童妍偷偷地从门缝往里看,只见几个人围在床边,其中一名身着上等绸缎的
男子背对着她看着床上的男子;而他身旁那个冷得像冰的男子,手始终握住腰上
的剑,看起来就像是他们的护卫。
她到现在还记得当时那人扶起他的主子后,居然还狠狠的瞪了她一眼。
“大小姐,你要在外头待多久?”
段叔朝童妍招了招手。
童妍身子一僵,牙一咬,鼓起勇气踏进房内;可才一进门,房内那几名陌生
客人听见段叔的叫唤,全都转头冷漠地看着她,让她不由得犹豫了一下。
“大小姐。”
段叔又唤了一声。
童妍努努嘴,笔直地往床边走去。
“对不起。”她乾脆地道歉。
“大夫说这位公子除了头上有个大包外,其他并无大恙,只是短期内可能会
有头昏的现象。”
段叔对童妍叙述着刚才大夫的诊断。
“喔……”
她头低得连下巴都快贴到胸口上了。
“没关系,只要他的伤没大碍,我想他也不会怪姑娘才是。”
那名少爷轻松的语气,让她有些错愕地抬头。
“真的没关系?”
他笑了笑。“没关系,我想他应该没大碍。”
童妍松了一口气,双腿随即发软,她连忙替自己倒了杯水。还好,还好他没
事,还好他们没怪她。
“怎么可能没事,爷的额头又红又肿,怎么可能会没事?”一旁的护卫冷着
一张脸,连语气都冷得仿佛能将湖面瞬间凝结成冰。
“哈萨,你太多虑了,那不过是外伤,哥哥休息一下就没事了。刚才你也在
场,大夫说的话你也有听见啊。”
“小……少爷。”
哈萨的脸上出现责备。
“你别再说了,我比你还急好不好。”真是的!
两人的争执不休让童妍好生愧疚。
“三位应不是本地人,为了表示我的歉意,若几位不介意就在这儿住下,好
让床上的公子能安心养病。”
“真的吗?”那位少爷兴奋地看着她。
段叔只觉得那位少爷的表情看来好眼熟,好像一个人……
“这是我的错,本来就应该这么做。

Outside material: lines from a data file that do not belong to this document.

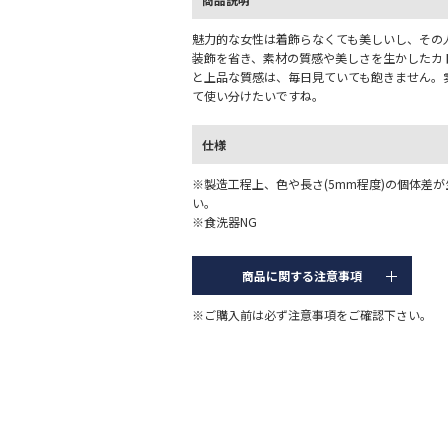
魅力的な女性は着飾らなくても美しいし、その
装飾を省き、素材の質感や美しさを生かしたカ
と上品な質感は、毎日見ていても飽きません。
て使い分けたいですね。
仕様
※製造工程上、色や長さ(5mm程度)の個体差
い。
※食洗器NG
商品に関する注意事項
※ご購入前は必ず注意事項をご確認下さい。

”她觉得眼前的公子很好相处,‘完全
没有让她产生厌恶的感觉。
她对男人的直觉一向很灵敏,喜欢与不喜欢一眼就能看出,而且屡试不爽。
“他是我哥哥的护卫,叫他哈萨就行了。”朝旁边的哈萨指了指。
童妍礼貌地欠了欠身。
“奴家童妍,经营这家饼铺。”
“小生夏望月,床上这位是小生的兄长夏玄月。”他也连忙拱手作揖。
童妍错愕地瞪大眼睛。
下弦月?
真好笑!
她赶紧低下头抿紧唇瓣,生怕自己会忍不住大笑出声。
下弦月?下望月?
哈哈哈哈……
一旁的仆人也全抿紧唇,能离开的离开,不能离开的也背过身子偷笑,只有
段叔敛眉瞪了童妍一眼。
童妍喝了口茶,想将所有的笑意吞下肚去,随即唤来门外的贴身丫鬟。
“盘儿。”
“是,大小姐。”
“找几名丫鬟将南厢房收拾一下,再找几名长工将客人的行李搬到南厢房去,
然后要厨房准备膳食让几位客人用膳。”
“是。”
“大小姐,大夫说近日之内最好不要移动夏公子。”段叔说道。
可是……
她的房间就只和这里隔一道墙,这不妥吧?
但是她害他受伤,况且他根本下不了床,应该不会有问题才是。
“那这间房就给夏公子住了。”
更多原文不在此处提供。